Mehmetçik Vakfınca, rasyonel temelde ve son derecede titiz fizibilite raporlarının yol göstericiliğinde hayata daha çok dokunmak ve faaliyetlerine katkı sağlamak amacıyla 5 Mayıs 1999 tarihinde Mehmetçik Sigorta Aracılık Hizmetleri Limited Şirketi ile 26 Haziran 2000 tarihinde Mehmetçik Limited Şirketi kurulmuştur. Mehmetçik Limited Şirketi, İstanbul Kurtköy akaryakıt istasyonunu OPET Petrol bayisi olarak;  Maslak, Yenişehir, Başakşehir ve Ankara Etimesgut akaryakıt istasyonlarını ise TotalEnergies bayisi olarak işletmekte olup bu faaliyetler ile vakfa sürekli gelir sağlamaktadır. Ayrıca İstanbul ili, Güngören ilçesinde; 29 Aralık 2015 tarihinde inşası tamamlanan alışveriş merkezinin her türlü işletme konusunu içerisine alacak şekilde faaliyet göstermesi amacı ile 26 Ocak 2015 tarihinde TSK Mehmetçik Vakfı Güngören Park Alışveriş Merkezi İşletmeciliği Limited Şirketi kurulmuştur.

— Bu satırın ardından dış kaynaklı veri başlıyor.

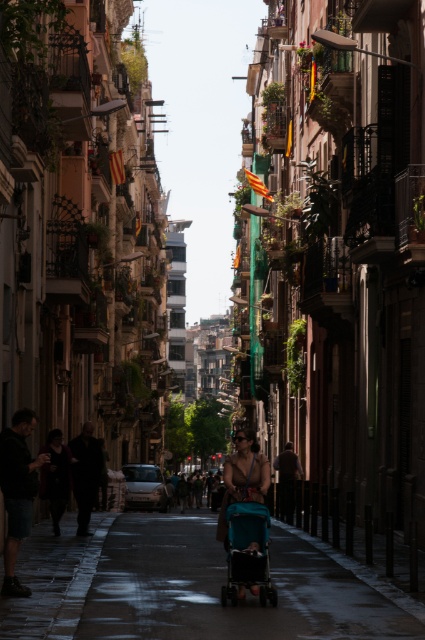 You are a parent pushing a teal plastic stroller at center and a teal fabric stroller at center down the narrow street. Since the street is narrow, you need to walk side by side. Which stroller should you place on the left to match their positions?

You should place the teal plastic stroller at center on the left side because it is positioned on the left side of the teal fabric stroller at center.

You are a parent pushing a teal plastic stroller at center and a teal fabric stroller at center down this narrow street. Which stroller will require more space between the buildings to navigate safely?

The teal plastic stroller at center has a larger size compared to the teal fabric stroller at center, so it will require more space between the buildings to navigate safely. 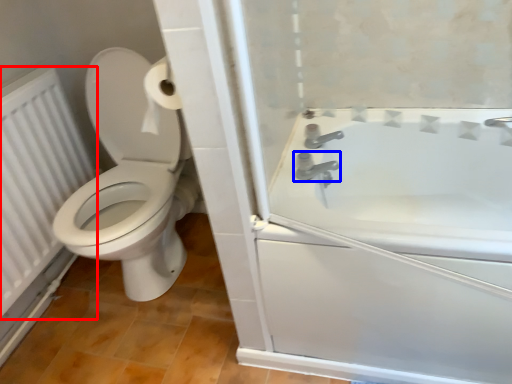 Question: Which of the following is the farthest to the observer, radiator (highlighted by a red box) or tap (highlighted by a blue box)?

Choices:
 (A) radiator
 (B) tap

Answer: (B) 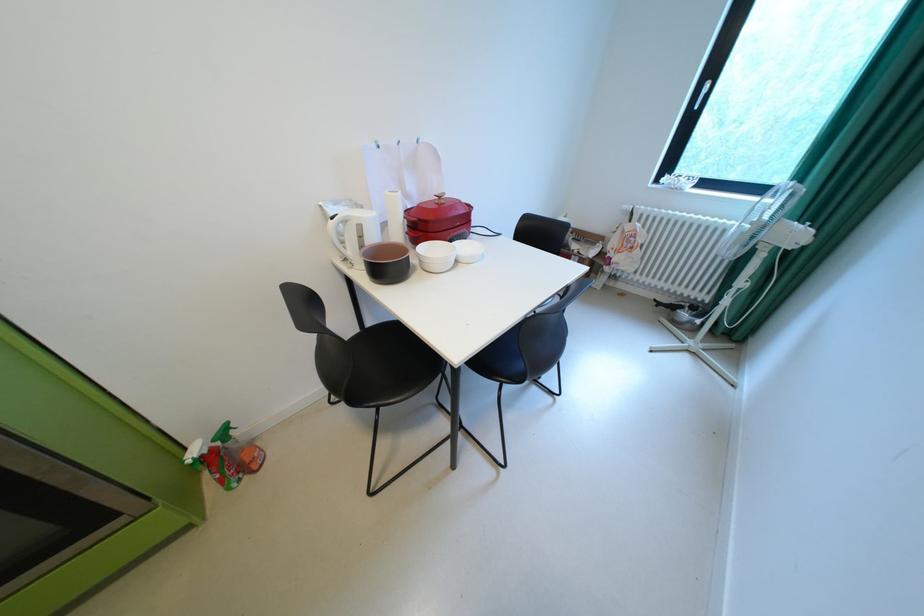 Identify the location of red pot lid handle. (440, 208).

Mehmetçik Vakfının temel amaçları, aşağıda özet olarak belirtilmekte olup vakfın günümüze kadarki performansı, bu hedefleri layıkıyla yerine getirdiğini teyit etmektedir:

*Türk Silahlı Kuvvetleri, Jandarma Genel Komutanlığı ve Sahil Güvenlik Komutanlığında yaptığı hizmet esnasında; hayatını kaybeden veya sakat kalan erbaş ve erlerin (uzm. erbaşlar, uzman jandarmalar ile sözleşmeli erbaş ve erler dışında) kendilerine, eş ve çocuklarına, bakmakla yükümlü oldukları kimselere belirlenen esaslara göre ölüm ve maluliyet yardımı yapmak,

*Gazi ve engelli Mehmetçiklerin kendilerine sürekli bakım yardımında bulunmak,

*Söz konusu Mehmetçiklerin çocuklarına bakım ve öğrenim desteği sağlamak,

*Yardım planına dâhil Mehmetçik ve aileleri ile bağışçılara yönelik sosyal destek programları uygulamak,

*Yardım planını destekleyen bağış, yatırım ve tanıtım programları ile kendini sürekli geliştirmek ve kamuoyunu düzenli olarak bilgilendirmek,

*Bu faaliyetleri ile ülke düzeyinde sosyal adaletin, toplumsal barışın ve ulusal birliğin güçlenmesine katkıda bulunmak.

Milletimizin üstün vefa duygusuyla Mehmetçik Vakfına daha da çok sahip çıkmasını diliyor ve bu yoldan vakfın hedeflerini daha da büyüteceğine yürekten inanıyorum. Eğer bu topraklarda bugün demokrasi, özgürlük, bağımsızlık ve kalkınma gibi değerleri yaşatıyorsak bunu en başta kahramanlarımıza ve onların ömür emeklerini ve ömürlerini Türkiye’ye adamış olmalarına borçluyuz.

Mehmetçikler, gaziler ve şehit yakınları için ne yapsak azdır. Onlar her türlü desteği, ilgiyi, özeni, saygı ve sevgiyi hak eden değerlerimizdir.

Mehmetçik Vakfı da kahramanlar köprüsüdür! Büyük millet ile bu milletin özverili evlatları arasında gelenekten geleceğe güvenimiz ve gururumuzdur.